A piece by famed British artist Damien Hirst was taken down after animal rights campaigners complained that a UV light inside was killing flies.
‘A Thousand Years’ (1990) features two connected glass cases, one with a box where flies and maggots hatch and another which contains a UV light.
Flies hatch and make their way toward the light before being zapped.
The iconic work was removed from display at Kunstmuseum Wolfsburg, northern Germany this week after PETA and the city’s veterinary office expressed opposition.
A tamer version of ‘A Thousand Years’ than has previously been displayed, PETA and Wolfsburg’s veterinary office nevertheless campaigned for the work to be removed – and won
Famed artist Hirst, 57, is reportedly Britain’s wealthiest living artist (file image)
They claimed the piece violated Germany’s Animal Welfare Act, which outlawed the killing or harming of animals ‘without good reason’.
A PETA representative said: ‘Killing animals has nothing to do with art, it just shows the arrogance of people who literally will stop at nothing for their own interests.’

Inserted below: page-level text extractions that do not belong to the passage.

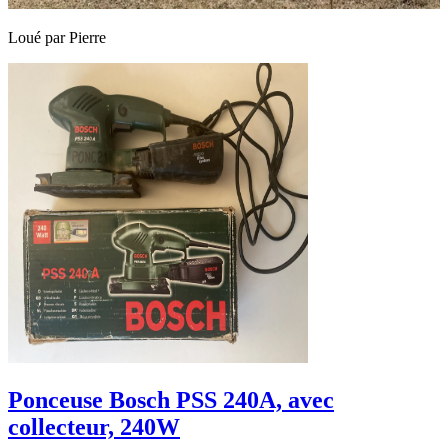
Loué par
Pierre
Ponceuse Bosch PSS 240A, avec
collecteur, 240W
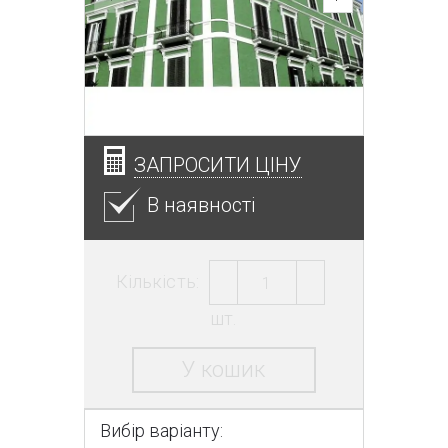
ЗАПРОСИТИ ЦІНУ
В наявності
Кількість:
шт.
У кошик
Вибір варіанту:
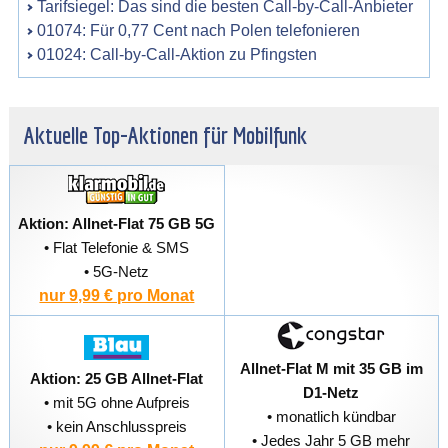
Tarifsiegel: Das sind die besten Call-by-Call-Anbieter
01074: Für 0,77 Cent nach Polen telefonieren
01024: Call-by-Call-Aktion zu Pfingsten
Aktuelle Top-Aktionen für Mobilfunk
Aktion: Allnet-Flat 75 GB 5G
• Flat Telefonie & SMS
• 5G-Netz
nur 9,99 € pro Monat
Allnet-Flat M mit 35 GB im
Aktion: 25 GB Allnet-Flat
D1-Netz
• mit 5G ohne Aufpreis
• monatlich kündbar
• kein Anschlusspreis
• Jedes Jahr 5 GB mehr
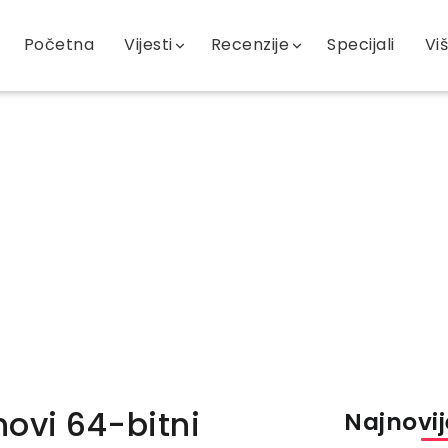
Početna
Vijesti
Recenzije
Specijali
Vi
novi 64-bitni
Najnovije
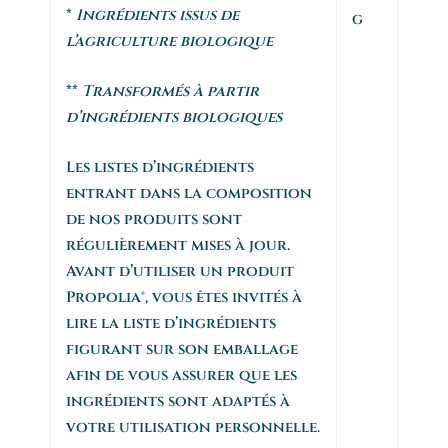
*
Ingrédients issus de
g
l’agriculture biologique
**
Transformés à partir
d’ingrédients biologiques
Les listes d’ingrédients
entrant dans la composition
de nos produits sont
régulièrement mises à jour.
Avant d’utiliser un produit
Propolia®, vous êtes invités à
lire la liste d’ingrédients
figurant sur son emballage
afin de vous assurer que les
ingrédients sont adaptés à
votre utilisation personnelle.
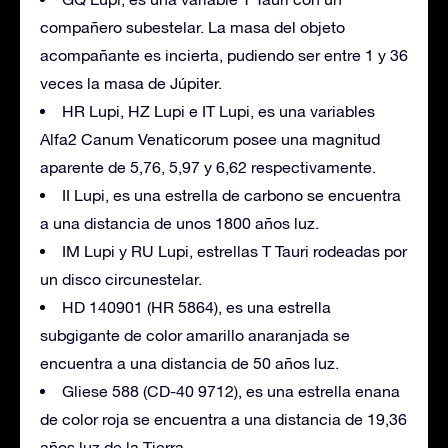
compañero subestelar. La masa del objeto
acompañante es incierta, pudiendo ser entre 1 y 36
veces la masa de Júpiter.
HR Lupi, HZ Lupi e IT Lupi, es una variables
Alfa2 Canum Venaticorum posee una magnitud
aparente de 5,76, 5,97 y 6,62 respectivamente.
II Lupi, es una estrella de carbono se encuentra
a una distancia de unos 1800 años luz.
IM Lupi y RU Lupi, estrellas T Tauri rodeadas por
un disco circunestelar.
HD 140901 (HR 5864), es una estrella
subgigante de color amarillo anaranjada se
encuentra a una distancia de 50 años luz.
Gliese 588 (CD-40 9712), es una estrella enana
de color roja se encuentra a una distancia de 19,36
años luz de la Tierra.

Museum director Andreas Beitin said: ‘We thought that flies didn’t come under the Animal Welfare Act.’
Previous versions of the work have included a rotting cow’s head below the light, but this did not feature at the Kunstmuseum display.
Mr Hirst, whose work is often centred around death, has described the piece as ‘a life cycle in a box’.
It’s thought the British artist’s works have featured one million dead animals, most of them insects.
His most famous work, ‘The Physical Impossibility of Death in the Mind of Someone Living’ (1991), is a preserved tiger shark encased in glass.
Legend has it that post-war painter and Hirst’s hero Francis Bacon once studied A Thousand Years for more than an hour.
The piece was first displayed at Bermondsey gallery Building One in 1990.
Hirst’s collector and former friend Charles Saatchi reportedly stared open-mouthed at the work when it was first unveiled – before buying it.
A rotting cow’s head featured prominently in a version unveiled at Tate Modern ten years ago
Hirst poses with the encased tiger shark, his most famous work, at Tate Modern in April 2012
More than 9,000 butterflies were killed during the six-month run of ‘In and Out of Love’ at Tate Modern in 2012.
The RSPCA slammed the ‘so-called “art exhibition”‘ and said: ‘There would be national outcry if such an exhibition involved any other animal – such as a dog.
‘Just because it is butterflies we are talking about here, doesn’t mean they don’t deserve to be treated with kindness.’